Women’s roles within the family economy has always been central in the Mapuche household, and we have found this to be true until this day, despite decades of cultural and environmental degradation that have caused hardship in their communities. Young Mapuche women and men are often pushed out due to loss of sustainable resource access, to find work as low-wage workers, fruit pickers, or nannies.

Many young women and mothers were not able to finish high-school, neither inherit their traditional language, ceremonies, and skills. Yet, these barriers have not stopped them from searching new paths as Mapuche women in the new global context. In fact, together with recovering their rights and identity, Kuzao Zomo’s women are eager to bring back old ways of weaving and dyeing, while adopting new tools and trends adding value to their work, empowering women in their communities, and in the broader regional economy. As Viviana Calfuqueo, the President of the Association says:

“Mapuche textiles are primarily the source of our economy as our own sustainability. And is it in itself a unique process: as it is all natural. It is something uniquely ours, because it comes from the bringing up of our own people, being linked to the raising of the sheep, the shearing of the wool, the washing and spinning of the wool, then to weaving.
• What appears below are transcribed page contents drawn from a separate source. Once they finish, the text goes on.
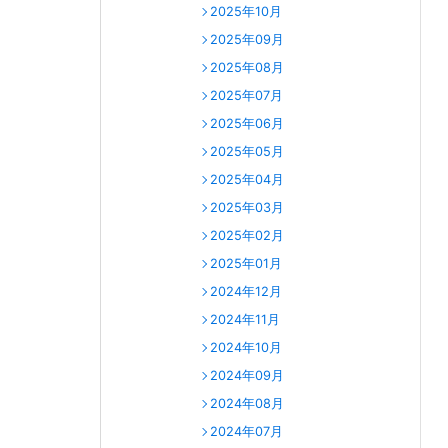
2025年10月
2025年09月
2025年08月
2025年07月
2025年06月
2025年05月
2025年04月
2025年03月
2025年02月
2025年01月
2024年12月
2024年11月
2024年10月
2024年09月
2024年08月
2024年07月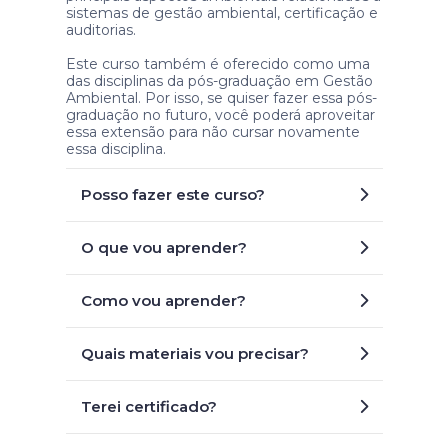
sistemas de gestão ambiental, certificação e
auditorias.
Este curso também é oferecido como uma
das disciplinas da pós-graduação em Gestão
Ambiental. Por isso, se quiser fazer essa pós-
graduação no futuro, você poderá aproveitar
essa extensão para não cursar novamente
essa disciplina.
Posso fazer este curso?
O que vou aprender?
Como vou aprender?
Quais materiais vou precisar?
Terei certificado?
The work we complete is completely ours, and unique.”

Following this vision, MAPLE and our partners at Kuzao Zomo and the Allipén Community hope to enable sustainable growth of women-led cultural enterprises in Lake Budi, by working with them to design and implement tools for financing local value-chains, and enable mutual learning and quality control following culturally-appropriate protocols.

With continued support from The Bay and Paul Foundations, Keepers of the Earth Fund, and the Conant Family Foundation, among many others, Kuzao Zomo, together with MAPLE Chile, are currently completing the co-design stage of an innovative and uniquely Lafkenche set of cultural and financial management tools. These tools will enable the women to incorporate both their monetary and non-monetary assets, such as locally produced fiber and complementary skills, while teaching one another to raise quality standards and open new markets.

Lafkenche women are effectively revitalizing ways to contribute to their households and avoid outmigration- an enormous challenge confront by native communities worldwide. Most importantly, we are learning from the mothers, daughters and female leaders, that Mapuche women are key for future generations.

We have learned from them, that as People (Che) of the Earth (Mapu), the women of Kuzao Zomo are striving to hold on to and transmit the knowledge that all life belongs to Itrofillmonguen, a concept representing all interconnected diversity of life, to which their families belong.